== Task statement ==
Repeat the data that follows in full. Do not include the pictures.

== Records for this task ==
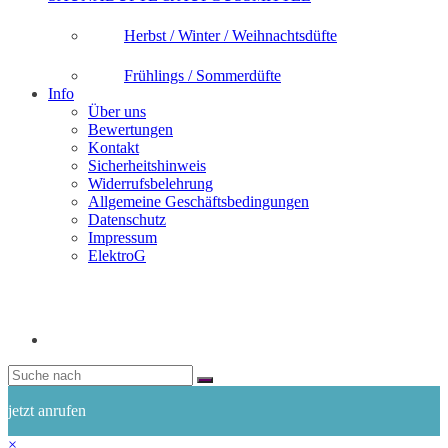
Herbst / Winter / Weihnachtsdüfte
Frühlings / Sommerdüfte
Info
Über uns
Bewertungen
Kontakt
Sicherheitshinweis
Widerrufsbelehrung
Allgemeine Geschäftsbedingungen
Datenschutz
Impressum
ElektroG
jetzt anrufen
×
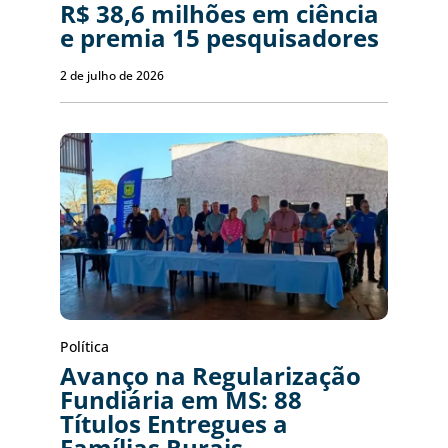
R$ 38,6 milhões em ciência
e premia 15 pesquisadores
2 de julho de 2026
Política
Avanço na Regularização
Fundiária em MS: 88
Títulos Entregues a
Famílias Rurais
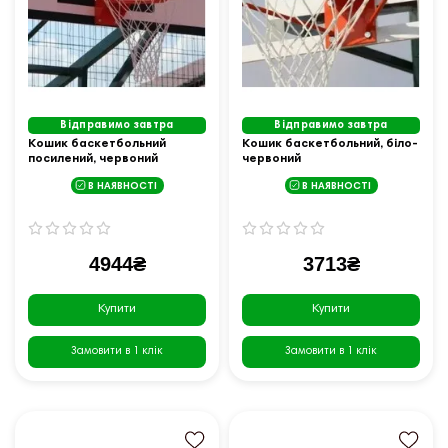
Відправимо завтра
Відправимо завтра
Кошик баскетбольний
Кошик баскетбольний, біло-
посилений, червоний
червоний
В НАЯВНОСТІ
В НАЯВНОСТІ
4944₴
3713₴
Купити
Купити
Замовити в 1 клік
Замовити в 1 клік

== Exercise solution ==
Herbst / Winter / Weihnachtsdüfte
Frühlings / Sommerdüfte
Info
Über uns
Bewertungen
Kontakt
Sicherheitshinweis
Widerrufsbelehrung
Allgemeine Geschäftsbedingungen
Datenschutz
Impressum
ElektroG
jetzt anrufen
×
R$ 38,6 milhões em ciência
e premia 15 pesquisadores
2 de julho de 2026
Política
Avanço na Regularização
Fundiária em MS: 88
Títulos Entregues a
Famílias Rurais
Відправимо завтра
Відправимо завтра
Кошик баскетбольний
Кошик баскетбольний, біло-
посилений, червоний
червоний
В НАЯВНОСТІ
В НАЯВНОСТІ
4944₴
3713₴
Купити
Купити
Замовити в 1 клік
Замовити в 1 клік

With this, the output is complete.